You have set your glory
in the heavens.
3 When I consider your heavens,
the work of your fingers,
the moon and the stars,
which you have set in place,
4 what is mankind that you are mindful of them,
human beings that you care for them? (Psalm 8:1, 2-4)
Hear this other one:
Come, let us sing for joy to the Lord;
let us shout aloud to the Rock of our salvation.
2 Let us come before him with thanksgiving
and extol him with music and song.
3 For the Lord is the great God,
the great King above all gods.
4 In his hand are the depths of the earth,
and the mountain peaks belong to him.
5 The sea is his, for he made it,
and his hands formed the dry land.
6 Come, let us bow down in worship,
let us kneel before the Lord our Maker;
7 for he is our God
and we are the people of his pasture,
the flock under his care.
Today, if only you would hear his voice (Psalm 95:1-7)
There is something special that happens every time I go with my family on hiking trips.

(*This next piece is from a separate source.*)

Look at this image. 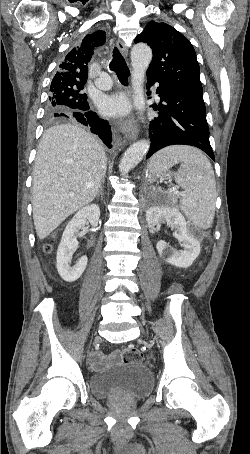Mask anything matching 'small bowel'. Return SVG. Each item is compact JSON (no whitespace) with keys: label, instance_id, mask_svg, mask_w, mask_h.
<instances>
[{"label":"small bowel","instance_id":"c3829d8e","mask_svg":"<svg viewBox=\"0 0 250 454\" xmlns=\"http://www.w3.org/2000/svg\"><path fill=\"white\" fill-rule=\"evenodd\" d=\"M90 362L94 368H100L105 364L106 359L102 353L95 351L90 356Z\"/></svg>","mask_w":250,"mask_h":454}]
</instances>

The beauty and majesty of the mountains, the natural flow of water winding down from higher elevation to the lower, the animals and diversity of plants and the beautiful flowers, always inspire me to acknowledge the unfathomable wisdom of God in his creation.
The confession that God is Creator is fundamental to our Christian faith. We believe that the redeeming work of Jesus Christ is best understood in light of a Creator God. Our first human ancestors breached their God-given boundaries. They heeded to the word of the crafty creature instead of the Creator God. That is exactly what Paul says in Romans one, verse 25: (They exchanged the truth about God for a lie, and worshiped and served created things rather than the Creator—who is forever praised. Amen.). However, God in his endless mercy did not destroy Adam and Eve and restart with new characters. Rather, God put forward a plan to restore them. In this forward looking act of God to restore the human race, the coming of Jesus makes clear sense. Jesus is the Word of God who speaks life where death reigns. He gave us life when we were dead in our trespasses, says Paul. And it is in us where God’s presence and continuous creative activity is most visible. God continues to create and regenerate humans, like you and me, through the redeeming work of Christ on the cross. You and I have been recreated by God. We are the works of his hands not only in the sense that the human race came from God, but also because our lives give witness to the regenerating power of God in Christ. “If anyone is in Christ, he or she is a new creation,” says the apostle Paul. Let us allow God to recreate our heart. Let us be witnesses that the Creator God continues to create newness in each of us. Amen!